After news broke Thursday that Tommy “Tiny” Lister had passed away at age 62, the word “Deebo” began trending almost immediately. Of course it did. Lister’s performance as the South Central bully in 1995’s Friday is one of the iconic roles in Black cinema. But while that role may define his legacy, Lister had already established himself as an actor able to elevate the bully archetype far above a stock trope.
’80s babies knew Lister long before Deebo ever stole Red’s chain. He’d given us nightmares as Hulk Hogan’s foil in their 1989 movie No Holds Barred — a performance that crossed over onto actual WWE main events on Saturday nights. Lister’s role as Zeus was as one-dimensional as they come, but his intimidating power was apparent. You can’t overestimate what it took to seem able to take down Hulk Hogan at the height of Hulkamania — without speaking a word. That’s how devastating Lister’s presence was.
A good portrayal of a bully has to evolve into something that we feel like we can overcome — to the point that they’re almost lovable by the time the movie is over.
But it was his first-season appearance on The Fresh Prince of Bel-Air that showed how Lister was born to play the bully. In the episode “72 Hours,” Will bets Carlton that he couldn’t last a weekend in a bad neighborhood. When Carlton shows up at the dilapidated Compton apartment Will has chosen, he meets Lister, muscles bulging out of his tank top. Tiny plays a bully who hems up Carlton for using “school words.” But as Carlton hardens, proving himself as the ultimate code-switcher, Lister warms to him.
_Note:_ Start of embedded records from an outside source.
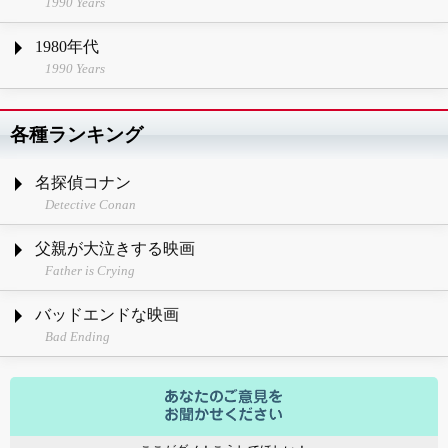
1990 Years
1980年代
1990 Years
各種ランキング
名探偵コナン
Detective Conan
父親が大泣きする映画
Father is Crying
バッドエンドな映画
Bad Ending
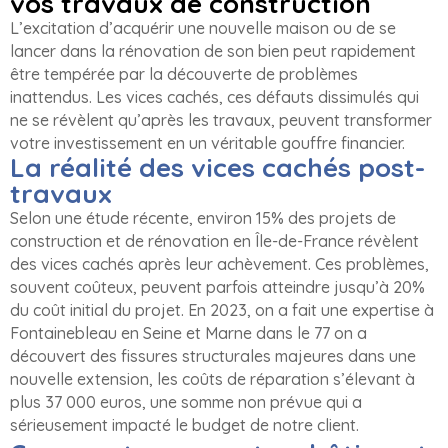
vos travaux de construction
L’excitation d’acquérir une nouvelle maison ou de se
lancer dans la rénovation de son bien peut rapidement
être tempérée par la découverte de problèmes
inattendus. Les vices cachés, ces défauts dissimulés qui
ne se révèlent qu’après les travaux, peuvent transformer
votre investissement en un véritable gouffre financier.
La réalité des vices cachés post-
travaux
Selon une étude récente, environ 15% des projets de
construction et de rénovation en Île-de-France révèlent
des vices cachés après leur achèvement. Ces problèmes,
souvent coûteux, peuvent parfois atteindre jusqu’à 20%
du coût initial du projet. En 2023, on a fait une expertise à
Fontainebleau en Seine et Marne dans le 77 on a
découvert des fissures structurales majeures dans une
nouvelle extension, les coûts de réparation s’élevant à
plus 37 000 euros, une somme non prévue qui a
sérieusement impacté le budget de notre client.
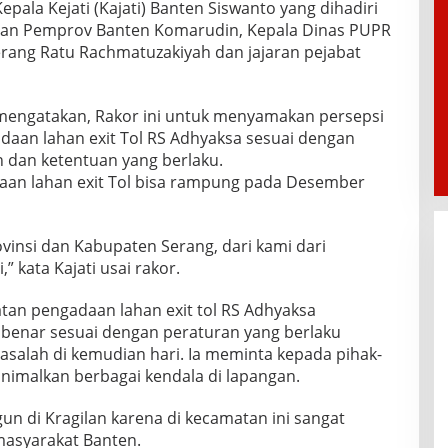
pala Kejati (Kajati) Banten Siswanto yang dihadiri
han Pemprov Banten Komarudin, Kepala Dinas PUPR
erang Ratu Rachmatuzakiyah dan jajaran pejabat
o mengatakan, Rakor ini untuk menyamakan persepsi
aan lahan exit Tol RS Adhyaksa sesuai dengan
 dan ketentuan yang berlaku.
daan lahan exit Tol bisa rampung pada Desember
rovinsi dan Kabupaten Serang, dari kami dari
 kata Kajati usai rakor.
atan pengadaan lahan exit tol RS Adhyaksa
benar sesuai dengan peraturan yang berlaku
salah di kemudian hari. Ia meminta kepada pihak-
inimalkan berbagai kendala di lapangan.
gun di Kragilan karena di kecamatan ini sangat
masyarakat Banten.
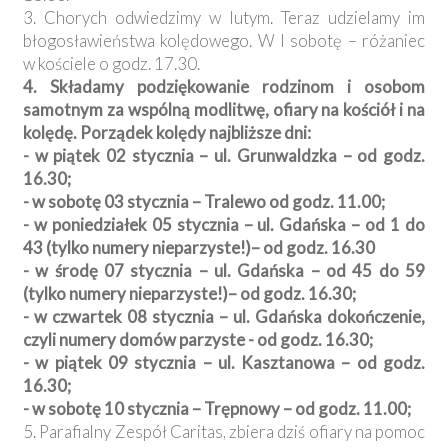
3. Chorych odwiedzimy w lutym. Teraz udzielamy im
błogosławieństwa kolędowego. W I sobotę – różaniec
w kościele o godz. 17.30.
4. Składamy podziękowanie rodzinom i osobom
samotnym za wspólną modlitwę, ofiary na kościół i na
kolędę. Porządek kolędy najbliższe dni:
- w piątek 02 stycznia – ul. Grunwaldzka – od godz.
16.30;
- w sobotę 03 stycznia – Tralewo od godz. 11.00;
- w poniedziałek 05 stycznia – ul. Gdańska – od 1 do
43 (tylko numery nieparzyste!)– od godz. 16.30
- w środę 07 stycznia – ul. Gdańska – od 45 do 59
(tylko numery nieparzyste!)– od godz. 16.30;
- w czwartek 08 stycznia – ul. Gdańska dokończenie,
czyli numery domów parzyste - od godz. 16.30;
- w piątek 09 stycznia – ul. Kasztanowa – od godz.
16.30;
- w sobotę 10 stycznia – Trępnowy – od godz. 11.00;
5. Parafialny Zespół Caritas, zbiera dziś ofiary na pomoc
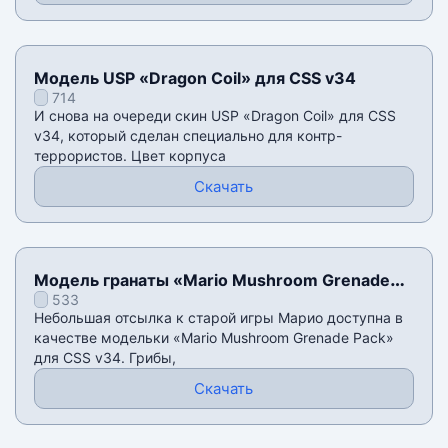
Модель USP «Dragon Coil» для CSS v34
714
И снова на очереди скин USP «Dragon Coil» для CSS
v34, который сделан специально для контр-
террористов. Цвет корпуса
Скачать
Модель гранаты «Mario Mushroom Grenade
533
Pack» для CSS v34
Небольшая отсылка к старой игры Марио доступна в
качестве модельки «Mario Mushroom Grenade Pack»
для CSS v34. Грибы,
Скачать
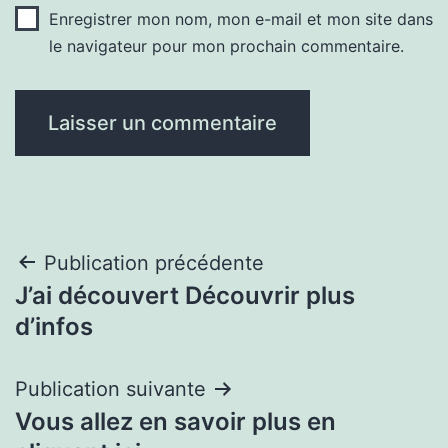
Enregistrer mon nom, mon e-mail et mon site dans
le navigateur pour mon prochain commentaire.
Navigation
Publication précédente
J’ai découvert Découvrir plus
de
d’infos
l’article
Publication suivante
Vous allez en savoir plus en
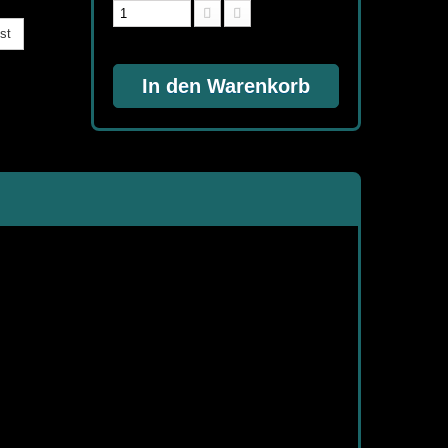
st
In den Warenkorb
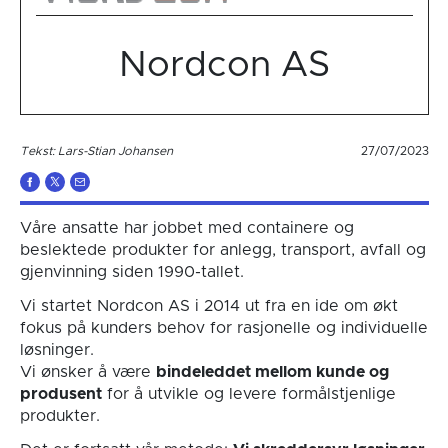
Nordcon AS
Tekst: Lars-Stian Johansen
27/07/2023
Våre ansatte har jobbet med containere og
beslektede produkter for anlegg, transport, avfall og
gjenvinning siden 1990-tallet.
Vi startet Nordcon AS i 2014 ut fra en ide om økt
fokus på kunders behov for rasjonelle og individuelle
løsninger.
Vi ønsker å være
bindeleddet mellom kunde og
produsent
for å utvikle og levere formålstjenlige
produkter.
He’s great throughout, but the biggest laugh of the show comes when Mrs. Banks arrives to pick up Carlton, and Lister stands up to her — physically as well as metaphorically. He towers over her with a menacing “wait a minute”; the moment Mrs. Banks checks him, though, he crumbles. Cowering on the couch, he spends the rest of the scene looking up at Mrs. Banks, the same sad puppy look on his face. And just like that, within about three scenes, Tiny transforms from dominating to defeated.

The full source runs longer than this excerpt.